Hello again, everyone, William here.
I try to make my contributions to the web worth the one-half of an English degree I’ve managed to get, but I am not by nature a particularly polite or restrained guy. I’m impulsive, prone to speaking my mind, and it’s really sabotaged a lot of potential friendships I might otherwise have had. I was thinking on this, and it brought to mind the problem of believing families that many nonbelieving grievers have to deal with.
There was recently a thread on the Grief Beyond Belief page on Facebook, put up by some manner of theist. It was the usual creationist nonsense – irreducible complexity demands a creator, that sort of thing. My reply was instinctive and altogether characteristic of how I usually handle things.

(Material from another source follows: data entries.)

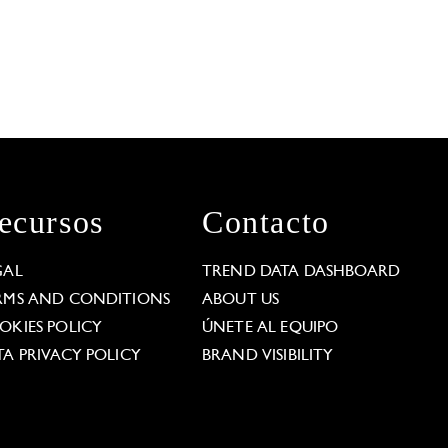
ecursos
Contacto
GAL
TREND DATA DASHBOARD
RMS AND CONDITIONS
ABOUT US
OKIES POLICY
ÚNETE AL EQUIPO
TA PRIVACY POLICY
BRAND VISIBILITY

I lit into him with some of my choicest invective, and our collective responses drove him right off the page. (As in all Grief Beyond Belief spaces, religious content is not allowed on the page and GBB page administration prefers people notify them of infractions, rather than engaging. — Ed.) While this was entirely satisfying, it raises the question – what would I have done if it was a family member? I can’t imagine myself telling my father or brother “If you’re really sorry, go to your other friends and tell them what you did and why it was a terrible thing,” if they had done this.
The issue compounds itself when the deceased was religious. A religious memorial service and religious sentiments are very likely what they would want. My mother wanted a “preach the salvation message” funeral, and she got it. My grandmother was Catholic, and the service at Arlington was a Catholic one. We can’t and I think shouldn’t object to that sort of thing; we know they are gone and their wishes practically no longer matter, but legally and ethically it’s important to honor last requests.
Yet we still can’t let people walk all over us. Constant messages of “she’s in a better place,” or “what would your mother think if she knew you were an atheist,” hurt. Our own healing is important, and we have to hold to a certain principle of enlightened selfishness to protect ourselves and our well-being.
A response I’ve come up with that I offer to you for use and modification as you see fit is to politely yet firmly respond:
“I understand where your sentiments are coming from, and please know I am saying this in love and fear, because I hold you and our relationship dearly. These sentiments are not a comfort to me, because I don’t share your belief. Please, don’t bring them up again when we’re talking. I don’t mind if you share them elsewhere, I wouldn’t dream of asking you to change for me, but when we’re together, please respect that these sentiments don’t help, they hurt.”